In 2008, she won an ITF singles title and reached the final in doubles at the Prince Cup, among juniors in Miami, Florida.

In September 2009, she sustained a serious injury and was unable, temporarily, to play tournaments.

In August 2010, Guskova for the first time became the winner of an ITF tournament in singles, at St. Petersburg, and in December, she won another ITF title in Havana, Cuba. From 2010 to 2012, she was coached by Lina Krasnoroutskaya.

Guskova made her WTA Tour debut at the 2010 Tashkent Open, defeating Ekaterina Dzehalevich, Maria Kondratieva and Tatiana Poutchek in the qualifying tournament. In the main draw, she defeated Olga Savchuk in straight sets.

In 2010, at the Russian Tennis Championship in Khanty-Mansiysk, she became double champion: in singles, beating second-seeded Ekaterina Ivanova in the final with a score of 6–4, 6–2, and in doubles with Maria Zharkova. In mixed-doubles competition (paired with Andrey Levin), she reached the final, but after sustaining a serious injury, was forced to retire.

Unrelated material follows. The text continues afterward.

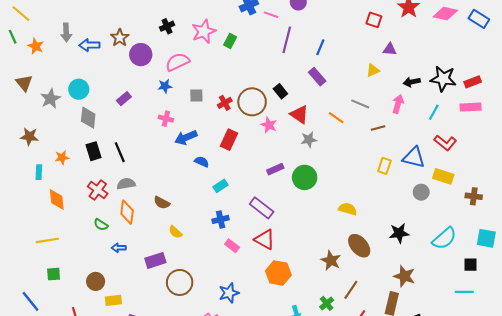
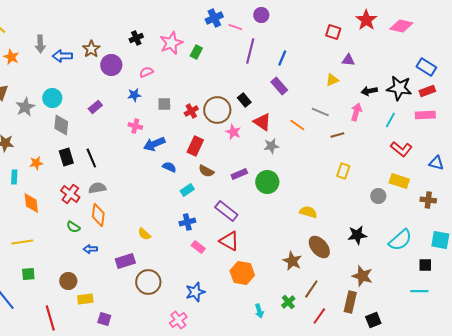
blue rectangle: (479, 19) -> (426, 67), moved
pink semicircle: (178, 62) -> (146, 72), size x0.6
blue triangle: (414, 157) -> (436, 163), moved, size x0.7
brown semicircle: (162, 203) -> (206, 171), moved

Guskova retired from professional tennis 2012.

===ITF Circuit finals===
====Singles: 2 (2 titles)====

| Legend |
|---|
| $25,000 tournaments |
| $10,000 tournaments |

| Finals by surface |
|---|
| Hard (1–0) |
| Clay (1–0) |

| Result | No. | Date | Tournament | Surface | Opponent | Score |
|---|---|---|---|---|---|---|
| Win | 1. | 22 August 2010 | ITF St. Petersburg, Russia | Clay | RUS Anna Arina Marenko | 6–2, 7–6^{(5)} |
| Win | 2. | 6 December 2010 | ITF Havana, Cuba | Hard | CUB Misleydis Díaz González | 6–1, 6–2 |

====Doubles: 7 (4 titles, 3 runner-ups)====

| Legend |
|---|
| $25,000 tournaments |
| $10,000 tournaments |

| Finals by surface |
|---|
| Hard (0–2) |
| Clay (4–1) |

| Result | No. | Date | Tournament | Surface | Partner | Opponents | Score |
|---|---|---|---|---|---|---|---|
| Win | 1. | 30 June 2008 | ITF Cremona, Italy | Clay | RUS Elena Kulikova | ITA Benedetta Davato SWI Lisa Sabino | 6–4, 6–1 |
| Win | 2. | 2 August 2010 | ITF Moscow, Russia | Clay | RUS Valeria Solovyeva | SRB Teodora Mirčić AUS Marija Mirkovic | 7–6^{(5)}, 6–3 |
| Win | 3. | 6 September 2010 | ITF Denain, France | Clay | UKR Maryna Zanevska | ITA Evelyn Mayr ITA Julia Mayr | 6–2, 6–0 |
| Loss | 1. | 6 December 2010 | ITF Havana, Cuba | Hard | GBR Jennifer Allan | CUB Misleydis Díaz González CUB Yamile Fors Guerra | 1–6, 2–6 |
| Loss | 2. | 13 February 2011 | ITF Rancho Mirage, United States | Hard | POL Sandra Zaniewska | CZE Karolína Plíšková CZE Kristýna Plíšková | 7–6^{(6)}, 1–6, [5–10] |
| Win | 4. | 16 May 2011 | ITF Moscow, Russia | Clay | RUS Valeria Solovyeva | POL Justyna Jegiołka UKR Veronika Kapshay | 6–3, 7–6^{(2)} |
| Loss | 3. | 15 January 2012 | ITF Innisbrook, United States | Clay | ITA Gioia Barbieri | BLR Darya Kustova ROU Raluca Olaru | 3–6, 1–6 |

==Music career==
After being forced to leave the Tennis Pro league due to her shoulder injury, Guskova devoted herself to her musical career.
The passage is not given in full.